The records below hold a stretch from the line with "MP3 als Ausgabeformat auswählen" through the line with "semestre 2026, les nouvelles formations de la"; return exactly those lines, ends included, and nothing more.

• DATA TO EXAMINE:
□ □ □ □ □ □ □

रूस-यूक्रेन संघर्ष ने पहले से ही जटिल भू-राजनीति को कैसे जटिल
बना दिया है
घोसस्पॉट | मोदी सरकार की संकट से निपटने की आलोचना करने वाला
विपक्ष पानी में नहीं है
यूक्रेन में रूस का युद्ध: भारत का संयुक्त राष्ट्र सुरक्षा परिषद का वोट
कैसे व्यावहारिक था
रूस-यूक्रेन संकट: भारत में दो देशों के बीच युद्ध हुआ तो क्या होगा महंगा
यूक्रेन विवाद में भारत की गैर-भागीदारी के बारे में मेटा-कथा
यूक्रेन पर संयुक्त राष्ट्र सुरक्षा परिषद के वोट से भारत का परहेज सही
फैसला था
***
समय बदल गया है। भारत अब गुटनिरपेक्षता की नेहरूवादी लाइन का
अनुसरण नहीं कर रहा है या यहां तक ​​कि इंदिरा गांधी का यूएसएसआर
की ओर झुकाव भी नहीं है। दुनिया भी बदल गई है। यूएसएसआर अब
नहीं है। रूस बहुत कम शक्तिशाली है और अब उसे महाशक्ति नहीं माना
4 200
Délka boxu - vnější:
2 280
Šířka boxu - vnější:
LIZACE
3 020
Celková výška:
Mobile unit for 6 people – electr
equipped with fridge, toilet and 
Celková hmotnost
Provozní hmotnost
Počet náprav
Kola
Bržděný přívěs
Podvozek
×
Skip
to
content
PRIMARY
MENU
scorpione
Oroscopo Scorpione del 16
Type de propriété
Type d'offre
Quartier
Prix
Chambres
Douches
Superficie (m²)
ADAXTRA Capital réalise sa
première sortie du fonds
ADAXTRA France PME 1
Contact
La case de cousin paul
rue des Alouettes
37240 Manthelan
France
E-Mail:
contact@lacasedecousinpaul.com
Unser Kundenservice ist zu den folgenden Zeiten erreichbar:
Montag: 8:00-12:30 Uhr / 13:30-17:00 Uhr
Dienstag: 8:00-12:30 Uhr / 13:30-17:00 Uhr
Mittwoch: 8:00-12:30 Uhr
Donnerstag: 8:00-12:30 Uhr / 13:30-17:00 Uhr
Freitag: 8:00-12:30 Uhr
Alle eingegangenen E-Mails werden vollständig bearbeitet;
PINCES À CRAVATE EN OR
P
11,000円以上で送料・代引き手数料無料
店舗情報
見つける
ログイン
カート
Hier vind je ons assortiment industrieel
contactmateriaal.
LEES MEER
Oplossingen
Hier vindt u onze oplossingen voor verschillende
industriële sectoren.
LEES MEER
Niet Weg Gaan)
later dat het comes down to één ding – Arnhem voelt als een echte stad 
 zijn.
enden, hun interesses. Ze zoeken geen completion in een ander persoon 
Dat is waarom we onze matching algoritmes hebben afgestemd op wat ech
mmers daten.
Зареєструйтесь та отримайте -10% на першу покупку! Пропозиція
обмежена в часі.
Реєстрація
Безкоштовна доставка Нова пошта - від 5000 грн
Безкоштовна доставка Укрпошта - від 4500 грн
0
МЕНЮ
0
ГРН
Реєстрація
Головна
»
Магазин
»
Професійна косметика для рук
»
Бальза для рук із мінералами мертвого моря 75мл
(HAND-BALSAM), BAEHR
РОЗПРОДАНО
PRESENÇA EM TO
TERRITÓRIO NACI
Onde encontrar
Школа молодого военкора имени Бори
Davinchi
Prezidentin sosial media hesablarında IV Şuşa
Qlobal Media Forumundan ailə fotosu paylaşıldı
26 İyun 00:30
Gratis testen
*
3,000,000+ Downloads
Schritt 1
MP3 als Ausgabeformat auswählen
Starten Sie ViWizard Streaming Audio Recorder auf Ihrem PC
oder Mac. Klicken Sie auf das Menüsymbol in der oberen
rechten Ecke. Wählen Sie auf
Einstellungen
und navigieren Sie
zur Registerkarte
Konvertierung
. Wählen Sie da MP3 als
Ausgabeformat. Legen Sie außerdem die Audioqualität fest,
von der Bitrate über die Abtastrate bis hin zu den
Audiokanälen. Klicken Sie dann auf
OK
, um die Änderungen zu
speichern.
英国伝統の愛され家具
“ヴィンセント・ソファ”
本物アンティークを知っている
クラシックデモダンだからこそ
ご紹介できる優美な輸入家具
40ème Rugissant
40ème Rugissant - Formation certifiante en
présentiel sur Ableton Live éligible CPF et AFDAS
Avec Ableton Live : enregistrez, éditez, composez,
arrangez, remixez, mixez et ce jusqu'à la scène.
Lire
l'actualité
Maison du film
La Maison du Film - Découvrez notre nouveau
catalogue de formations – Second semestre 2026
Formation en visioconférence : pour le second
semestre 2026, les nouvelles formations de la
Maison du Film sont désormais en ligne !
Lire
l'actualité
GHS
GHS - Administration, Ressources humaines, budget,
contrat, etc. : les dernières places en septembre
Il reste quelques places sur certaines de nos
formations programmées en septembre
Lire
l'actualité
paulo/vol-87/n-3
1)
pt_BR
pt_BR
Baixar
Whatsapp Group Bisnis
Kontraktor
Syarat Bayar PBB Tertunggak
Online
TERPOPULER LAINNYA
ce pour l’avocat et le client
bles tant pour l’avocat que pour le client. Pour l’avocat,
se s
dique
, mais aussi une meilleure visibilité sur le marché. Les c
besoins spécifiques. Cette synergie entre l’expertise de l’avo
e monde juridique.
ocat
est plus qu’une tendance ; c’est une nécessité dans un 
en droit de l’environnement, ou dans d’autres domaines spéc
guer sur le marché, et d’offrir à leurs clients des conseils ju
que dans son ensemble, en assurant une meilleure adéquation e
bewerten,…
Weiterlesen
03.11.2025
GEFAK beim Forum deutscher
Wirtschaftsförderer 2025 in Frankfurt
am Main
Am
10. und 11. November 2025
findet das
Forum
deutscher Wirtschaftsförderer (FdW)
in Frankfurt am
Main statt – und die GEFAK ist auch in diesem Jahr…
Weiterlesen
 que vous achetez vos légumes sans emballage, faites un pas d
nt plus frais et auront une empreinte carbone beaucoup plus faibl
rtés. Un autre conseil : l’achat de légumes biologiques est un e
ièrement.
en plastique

□ □ □ □ □ □ □

• EXERCISE RESPONSE:
MP3 als Ausgabeformat auswählen
Starten Sie ViWizard Streaming Audio Recorder auf Ihrem PC
oder Mac. Klicken Sie auf das Menüsymbol in der oberen
rechten Ecke. Wählen Sie auf
Einstellungen
und navigieren Sie
zur Registerkarte
Konvertierung
. Wählen Sie da MP3 als
Ausgabeformat. Legen Sie außerdem die Audioqualität fest,
von der Bitrate über die Abtastrate bis hin zu den
Audiokanälen. Klicken Sie dann auf
OK
, um die Änderungen zu
speichern.
英国伝統の愛され家具
“ヴィンセント・ソファ”
本物アンティークを知っている
クラシックデモダンだからこそ
ご紹介できる優美な輸入家具
40ème Rugissant
40ème Rugissant - Formation certifiante en
présentiel sur Ableton Live éligible CPF et AFDAS
Avec Ableton Live : enregistrez, éditez, composez,
arrangez, remixez, mixez et ce jusqu'à la scène.
Lire
l'actualité
Maison du film
La Maison du Film - Découvrez notre nouveau
catalogue de formations – Second semestre 2026
Formation en visioconférence : pour le second
semestre 2026, les nouvelles formations de la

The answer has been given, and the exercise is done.